#### [THE TASK]
Reproduce exactly, from the data that follows, the line with "the moment at which the center of the", the line with "management and scheduling, long", and every line that lies between them.

#### [DATA EXTRACTS]
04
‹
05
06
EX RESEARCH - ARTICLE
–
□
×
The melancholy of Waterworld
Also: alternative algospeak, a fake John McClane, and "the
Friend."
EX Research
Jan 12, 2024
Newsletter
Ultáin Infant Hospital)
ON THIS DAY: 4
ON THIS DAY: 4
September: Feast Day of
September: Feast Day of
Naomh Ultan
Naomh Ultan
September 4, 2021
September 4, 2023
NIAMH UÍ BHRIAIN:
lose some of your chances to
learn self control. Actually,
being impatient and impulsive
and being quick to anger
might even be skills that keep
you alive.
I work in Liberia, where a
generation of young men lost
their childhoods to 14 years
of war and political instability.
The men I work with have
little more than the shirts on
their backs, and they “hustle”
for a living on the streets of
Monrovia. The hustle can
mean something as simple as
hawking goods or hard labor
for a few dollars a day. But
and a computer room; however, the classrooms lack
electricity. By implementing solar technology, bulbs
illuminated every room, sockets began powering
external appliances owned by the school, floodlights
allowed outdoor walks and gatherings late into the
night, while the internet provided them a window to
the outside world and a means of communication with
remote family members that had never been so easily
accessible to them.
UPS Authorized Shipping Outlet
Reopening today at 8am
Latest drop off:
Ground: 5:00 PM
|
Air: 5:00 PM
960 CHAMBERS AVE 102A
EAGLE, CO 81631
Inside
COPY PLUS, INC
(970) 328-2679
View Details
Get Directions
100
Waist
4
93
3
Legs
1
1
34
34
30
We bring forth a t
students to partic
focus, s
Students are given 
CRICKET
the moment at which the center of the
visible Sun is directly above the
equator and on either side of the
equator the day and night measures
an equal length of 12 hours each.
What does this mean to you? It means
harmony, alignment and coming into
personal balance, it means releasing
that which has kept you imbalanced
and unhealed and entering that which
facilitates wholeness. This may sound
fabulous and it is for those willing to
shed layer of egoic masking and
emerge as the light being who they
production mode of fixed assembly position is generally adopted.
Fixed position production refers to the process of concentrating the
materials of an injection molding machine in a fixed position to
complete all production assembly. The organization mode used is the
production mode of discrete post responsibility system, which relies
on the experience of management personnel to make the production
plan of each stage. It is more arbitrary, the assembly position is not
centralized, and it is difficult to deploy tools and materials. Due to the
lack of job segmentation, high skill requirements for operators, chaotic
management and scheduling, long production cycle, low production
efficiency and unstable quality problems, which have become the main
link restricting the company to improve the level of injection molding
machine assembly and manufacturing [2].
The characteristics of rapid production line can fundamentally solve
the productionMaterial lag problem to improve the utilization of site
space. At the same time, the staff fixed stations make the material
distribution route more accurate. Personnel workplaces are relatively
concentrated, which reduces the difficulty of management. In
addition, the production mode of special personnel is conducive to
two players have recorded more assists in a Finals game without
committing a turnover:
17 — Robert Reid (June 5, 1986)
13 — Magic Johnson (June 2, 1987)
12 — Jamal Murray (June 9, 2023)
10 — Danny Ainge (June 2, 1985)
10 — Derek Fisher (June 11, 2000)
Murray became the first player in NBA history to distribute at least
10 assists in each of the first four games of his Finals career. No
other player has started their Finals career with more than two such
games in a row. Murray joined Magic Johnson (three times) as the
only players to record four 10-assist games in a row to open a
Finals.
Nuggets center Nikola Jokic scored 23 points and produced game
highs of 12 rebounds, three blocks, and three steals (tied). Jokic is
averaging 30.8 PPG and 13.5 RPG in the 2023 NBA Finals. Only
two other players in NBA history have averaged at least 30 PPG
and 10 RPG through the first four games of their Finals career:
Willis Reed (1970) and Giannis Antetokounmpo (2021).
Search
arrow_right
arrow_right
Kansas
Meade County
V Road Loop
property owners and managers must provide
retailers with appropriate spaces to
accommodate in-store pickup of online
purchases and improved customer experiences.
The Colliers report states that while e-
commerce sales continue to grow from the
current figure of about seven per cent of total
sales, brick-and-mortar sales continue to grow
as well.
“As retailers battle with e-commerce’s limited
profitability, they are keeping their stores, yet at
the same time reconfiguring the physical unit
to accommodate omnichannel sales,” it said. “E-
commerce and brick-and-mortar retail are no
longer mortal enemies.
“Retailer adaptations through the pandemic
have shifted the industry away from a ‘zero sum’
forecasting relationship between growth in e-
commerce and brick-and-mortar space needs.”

#### [RESPONSE AREA]
the moment at which the center of the
visible Sun is directly above the
equator and on either side of the
equator the day and night measures
an equal length of 12 hours each.
What does this mean to you? It means
harmony, alignment and coming into
personal balance, it means releasing
that which has kept you imbalanced
and unhealed and entering that which
facilitates wholeness. This may sound
fabulous and it is for those willing to
shed layer of egoic masking and
emerge as the light being who they
production mode of fixed assembly position is generally adopted.
Fixed position production refers to the process of concentrating the
materials of an injection molding machine in a fixed position to
complete all production assembly. The organization mode used is the
production mode of discrete post responsibility system, which relies
on the experience of management personnel to make the production
plan of each stage. It is more arbitrary, the assembly position is not
centralized, and it is difficult to deploy tools and materials. Due to the
lack of job segmentation, high skill requirements for operators, chaotic
management and scheduling, long production cycle, low production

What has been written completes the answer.